Hacker News new | ask | show | jobs
by theophrastus 3078 days ago
One issue that I nearly always find missing in intro discussions about linear regression is the near universal assumption of no error in the abcissal/"x" values. And while this is true-ish for time series data, (we know for certain which day we collected the data on - yet the same hour every day?), I'd be rich if I had a nickel for every time I saw standard linear regression done when the "x" had significant (and known) error. In which case you're biasing yourself unless you use some sort of 2d regression, like Deming.[1]

[1] https://en.wikipedia.org/wiki/Deming_regression

1 comments

Regression with measurement error is usually treated in much higher level statistics/econometrics classes.

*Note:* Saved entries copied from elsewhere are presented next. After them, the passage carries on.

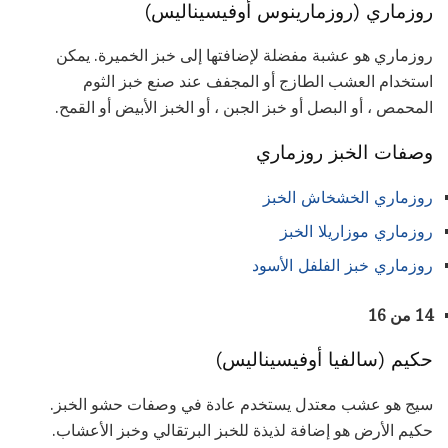
روزماري (روزمارينوس أوفيسيناليس)
روزماري هو عشبة مفضلة لإضافتها إلى خبز الخميرة. يمكن
استخدام العشب الطازج أو المجفف عند صنع خبز الثوم
المحمص ، أو البصل أو خبز الجبن ، أو الخبز الأبيض أو القمح.
وصفات الخبز روزماري
روزماري الخشخاش الخبز
روزماري موزاريلا الخبز
روزماري خبز الفلفل الأسود
14 من 16
حكيم (سالفيا أوفيسيناليس)
سيج هو عشب معتدل يستخدم عادة في وصفات حشو الخبز.
حكيم الأرض هو إضافة لذيذة للخبز البرتقالي وخبز الأعشاب.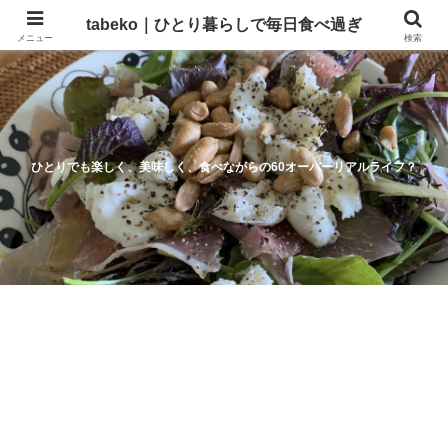
tabeko｜ひとり暮らしで毎日食べ過ぎ
メニュー
検索
ひとりでも楽しく、美味しく、食べながらの60オーバーリアルライフ？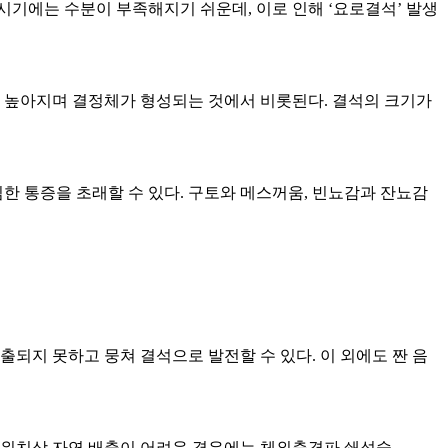
 시기에는 수분이 부족해지기 쉬운데, 이로 인해 ‘요로결석’ 발생
농도가 높아지며 결정체가 형성되는 것에서 비롯된다. 결석의 크기가
 통증을 초래할 수 있다. 구토와 메스꺼움, 빈뇨감과 잔뇨감
되지 못하고 뭉쳐 결석으로 발전할 수 있다. 이 외에도 짠 음
나 위치상 자연 배출이 어려운 경우에는 체외충격파 쇄석술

If you're interested in this you can read more in Mostly Harmless Econometrics [1] about adressing this with IV methods

[1] http://www.development.wne.uw.edu.pl/uploads/Main/recrut_eco...

To build on this a little bit more, there are also generalized linear models that allow to specify the reliability (i.e., error level) of a variable.

Regarding, 2SLS models, I find them more useful to account for endogeneity in the model rather than measurement error. After all, measurement error is usually unobserved (otherwise you would just take it out). 2SLS “just” reweigh the point estimates by identifying the good variation in the instrumented variable using the instrument (for example, using draft lottery results to account for the endogenous choice to attend college).